Sample E - 2, 2, 4, 2, 1, 3, 4, 7, 11, 2, 1, 3, 2, 2, 2, 5

Any suggestions would be greatly appreciated!

Mean Joe

TS Contributor
Coefficient of Variation?

Whereas the standard deviation of data must always be understood in the context of the mean of the data. Instead, the actual value of the CV is independent of the unit in which the measurement has been taken, so it is a dimensionless number. For comparison between data sets with different units or widely different means, one should use the coefficient of variation instead of the standard deviation.

When the mean value is close to zero, the coefficient of variation will approach infinity and is hence sensitive to small changes in the mean. This is often the case if the values do not originate from a ratio scale.
Thanks Mean Joe. It seems that the CV is heavily influenced by outliers. Do you know of a good way to handle that?

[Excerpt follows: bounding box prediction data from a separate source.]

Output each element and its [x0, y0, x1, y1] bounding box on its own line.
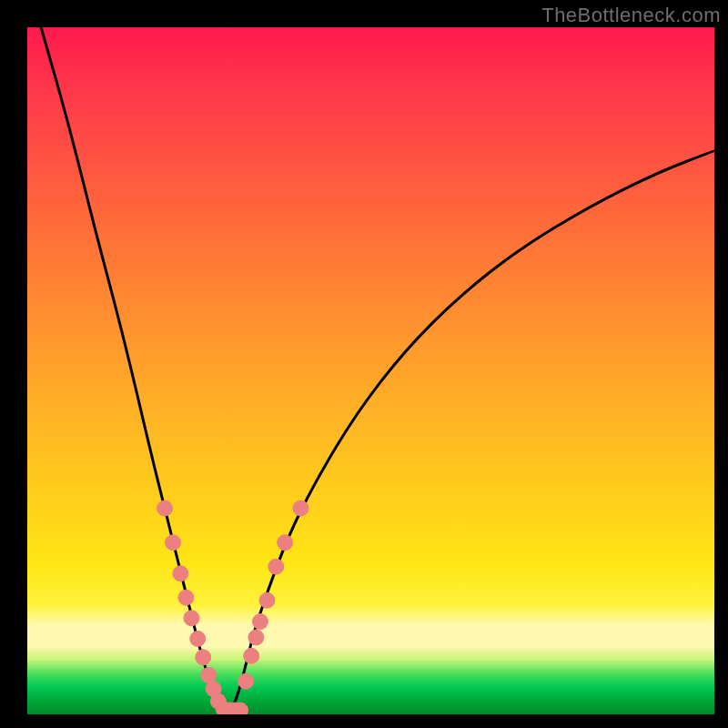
curve-right-arm	[230, 151, 714, 714]
marker-point	[278, 535, 293, 551]
marker-point	[196, 650, 211, 665]
marker-point	[166, 535, 181, 551]
chart-container: TheBottleneck.com	[0, 0, 728, 728]
marker-point	[201, 667, 217, 682]
marker-point	[190, 631, 206, 646]
marker-point	[233, 703, 248, 714]
data-markers	[157, 500, 308, 714]
chart-svg	[27, 27, 714, 714]
marker-point	[184, 611, 199, 626]
marker-point	[173, 566, 188, 581]
marker-point	[244, 648, 259, 663]
marker-point	[293, 500, 308, 516]
curve-left-arm	[41, 27, 225, 714]
marker-point	[259, 592, 275, 608]
marker-point	[178, 590, 194, 605]
marker-point	[252, 614, 268, 630]
marker-point	[248, 630, 264, 645]
marker-point	[238, 673, 254, 689]
curve-lines	[41, 27, 714, 714]
marker-point	[268, 559, 284, 574]
marker-point	[157, 500, 173, 516]
plot-area	[27, 27, 714, 714]
watermark-text: TheBottleneck.com	[541, 4, 721, 27]
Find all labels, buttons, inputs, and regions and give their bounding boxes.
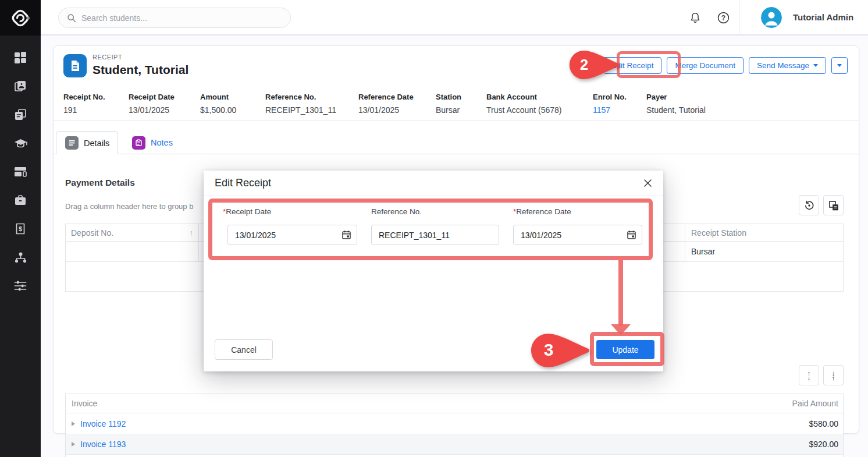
column-header-label: Paid Amount	[792, 399, 838, 408]
field-label: Bank Account	[486, 93, 587, 101]
calendar-icon[interactable]	[627, 230, 636, 240]
chevron-down-icon	[813, 64, 818, 67]
group-by-hint: Drag a column header here to group b	[65, 202, 193, 211]
reference-date-label: *Reference Date	[513, 207, 571, 216]
app-logo[interactable]	[0, 0, 41, 36]
send-message-button[interactable]: Send Message	[749, 57, 826, 74]
payment-details-heading: Payment Details	[65, 178, 135, 188]
paid-amount-cell: $580.00	[668, 419, 843, 428]
field-label: Receipt Date	[129, 93, 194, 101]
sidebar-item-layout[interactable]	[0, 165, 41, 178]
column-header-deposit-no[interactable]: Deposit No. ↑	[66, 224, 199, 241]
column-chooser-button[interactable]	[823, 195, 844, 215]
column-chooser-icon	[828, 200, 839, 211]
cancel-button[interactable]: Cancel	[215, 339, 273, 360]
tab-notes[interactable]: Notes	[123, 131, 182, 154]
enrol-no-link[interactable]: 1157	[593, 105, 641, 115]
tab-details[interactable]: Details	[56, 131, 118, 154]
table-row[interactable]: Invoice 1193 $920.00	[66, 434, 843, 454]
expand-row-icon[interactable]	[72, 442, 75, 447]
receipt-date-label: *Receipt Date	[223, 207, 271, 216]
dashboard-icon	[14, 51, 27, 64]
column-header-label: Invoice	[72, 399, 97, 408]
sidebar-item-dashboard[interactable]	[0, 51, 41, 64]
expand-row-icon[interactable]	[72, 421, 75, 426]
user-name: Tutorial Admin	[793, 12, 853, 22]
logo-icon	[9, 6, 32, 30]
column-header-label: Deposit No.	[71, 228, 113, 238]
header-actions: Edit Receipt Merge Document Send Message	[603, 57, 848, 74]
reference-no-label: Reference No.	[371, 207, 422, 216]
modal-title: Edit Receipt	[215, 177, 271, 189]
divider	[54, 120, 859, 121]
field-value: $1,500.00	[200, 105, 259, 115]
notes-tab-icon	[132, 136, 145, 150]
sort-ascending-icon[interactable]: ↑	[190, 228, 194, 237]
sidebar-item-documents[interactable]	[0, 108, 41, 121]
column-header-paid-amount[interactable]: Paid Amount	[668, 399, 843, 408]
merge-document-button[interactable]: Merge Document	[667, 57, 744, 74]
column-header-label: Receipt Station	[691, 228, 746, 238]
send-message-label: Send Message	[757, 61, 809, 70]
reference-date-input[interactable]	[513, 225, 642, 245]
help-button[interactable]: ?	[716, 10, 731, 25]
documents-icon	[14, 108, 27, 121]
table-total-row: $1,500.00	[66, 454, 843, 457]
calendar-icon[interactable]	[341, 230, 351, 240]
receipt-badge	[63, 54, 87, 77]
notifications-button[interactable]	[688, 10, 703, 25]
layout-icon	[14, 165, 27, 178]
field-label: Reference Date	[358, 93, 430, 101]
receipt-document-icon	[68, 59, 82, 73]
close-icon	[643, 179, 652, 187]
sidebar: $	[0, 0, 41, 457]
collapse-all-icon: ↓↑	[832, 371, 835, 380]
field-value: Trust Account (5678)	[486, 105, 587, 115]
avatar[interactable]	[761, 7, 782, 28]
expand-all-icon: ↑↓	[807, 371, 811, 380]
payment-allocation-table: Invoice Paid Amount Invoice 1192 $580.00…	[65, 394, 844, 457]
chevron-down-icon	[837, 64, 842, 67]
edit-receipt-label: Edit Receipt	[611, 61, 654, 70]
relations-icon	[14, 251, 27, 264]
user-avatar-icon	[761, 7, 782, 28]
refresh-history-icon	[804, 200, 814, 211]
sidebar-item-briefcase[interactable]	[0, 194, 41, 207]
record-type-label: RECEIPT	[93, 54, 122, 61]
field-label: Enrol No.	[593, 93, 641, 101]
field-label: Receipt No.	[63, 93, 123, 101]
update-button[interactable]: Update	[596, 340, 654, 359]
app-window: $	[0, 0, 868, 457]
sidebar-item-billing[interactable]: $	[0, 222, 41, 235]
cell-receipt-station: Bursar	[685, 242, 843, 261]
invoice-link[interactable]: Invoice 1193	[80, 440, 126, 449]
sidebar-item-relations[interactable]	[0, 251, 41, 264]
cell-deposit-no	[66, 242, 199, 261]
column-header-receipt-station[interactable]: Receipt Station	[685, 224, 843, 241]
sidebar-item-settings[interactable]	[0, 279, 41, 292]
tab-notes-label: Notes	[151, 138, 173, 147]
search-input[interactable]	[81, 13, 273, 23]
expand-all-button[interactable]: ↑↓	[799, 365, 819, 385]
briefcase-icon	[14, 194, 27, 207]
modal-header: Edit Receipt	[204, 171, 663, 196]
invoice-dollar-icon: $	[14, 222, 27, 235]
topbar: ? Tutorial Admin	[41, 0, 868, 36]
sidebar-item-contacts[interactable]	[0, 80, 41, 93]
field-value: 13/01/2025	[129, 105, 194, 115]
paid-amount-cell: $920.00	[668, 440, 843, 449]
field-label: Station	[436, 93, 481, 101]
close-button[interactable]	[643, 179, 652, 187]
invoice-link[interactable]: Invoice 1192	[80, 419, 126, 428]
collapse-all-button[interactable]: ↓↑	[823, 365, 844, 385]
column-header-invoice[interactable]: Invoice	[66, 399, 668, 408]
table-row[interactable]: Invoice 1192 $580.00	[66, 413, 843, 434]
reference-no-input[interactable]	[371, 225, 499, 245]
more-actions-button[interactable]	[831, 57, 848, 74]
search-box[interactable]	[58, 8, 291, 28]
refresh-button[interactable]	[799, 195, 819, 215]
receipt-date-input[interactable]	[227, 225, 357, 245]
edit-receipt-button[interactable]: Edit Receipt	[603, 57, 662, 74]
details-tab-icon	[65, 136, 79, 150]
sidebar-item-education[interactable]	[0, 137, 41, 150]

Ex. Sample A - 75, 68, 61, 63,88, 84, 50, 77 - CV = .16929

Sample B - 5, 5, 71, 3, 6 - CV = 1.4732

Sample B is more consistent but because of the outlier they score very poorly.



New Member
Here are a bunch of ideas:

1) Draw a histogram for each sample. If they are generally normally distributed and the outliers are visually separable (e.g. they all sit more than 2 Standard Deviations away from the mean), you can simply define a cutoff and exclude data beyond that cutoff (e.g. mean ± 2*SD). This is a simplified version of Chauvenet's criterion

2) You can also have a look at Grubbs' test for outliers. This also assumes that your data is normally distributed.

3) If your data is not normally distributed, there are also options. If you can get rid of outliers and the only concerns is regarding the statistical test that you are using for comparing the groups, then Central limit theorem is your friend; have a large number of data points in each group and you can assume noramlity. If you haven't gotten rid of outliers because of the weird distribution, you might look into the option converting the scales. Sometimes using log(x) instead of (x) gives you more felxibility.

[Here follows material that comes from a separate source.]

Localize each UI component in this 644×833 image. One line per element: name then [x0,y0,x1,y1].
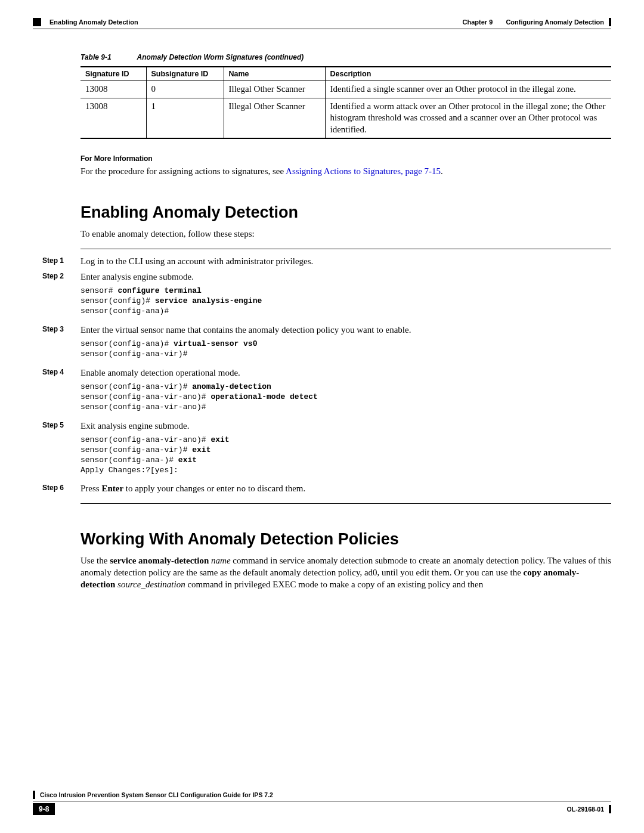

Is this real data? Or have you or a teacher or someone made it up, as an example?

Are there any other explanatory factors, for example if some units were deliveries from a central inventory from far away? Like when the data goes from around 7 to suddenly 35.

How did you make the selection to choose units? Randomisation? I guess the vendors delivers thousands of units.

This is real data. There aren't any visible explanatory factors. The vendors delivery lead times simply vary. I'm trying to measure and evaluate vendors on how consistent (or inconsistent) the lead time is as this has significant implications on stock we keep on hand and the lead times we us when placing orders. I've attached a small sample of the data set that I'm working with. I'm trying to evaluate 12 months worth of deliveries. View attachment 2452
What does this expression mean (from your first post):
“Are their lead times all over the place? “
From the xl-file: what is “rec_amout”? Is that not an explanatory variable?

What have you tried so far?
What I meant by this was - Are their lead times highly variable?

rec_amount is the number of pieces that we received in the shipment (each row represents a receipt).

Currently, I take the median for each item number.

I then determine the acceptable lead time range for each item number based on the median. For items with a median lead time less than 20 days I've defined the acceptable range as +/- 2 days. For items with a median lead time greater than 20 days I've defined the acceptable range as +/- 10%.

For each receipt I then determine if the lead time fell inside or outside of the acceptable range. I then take the sum of all pieces received outside of the acceptable range / all pieces received total to determine the % of receipts out of range.

Other than that I've tried coefficient of variation but the significant outliers skew the results to heavily.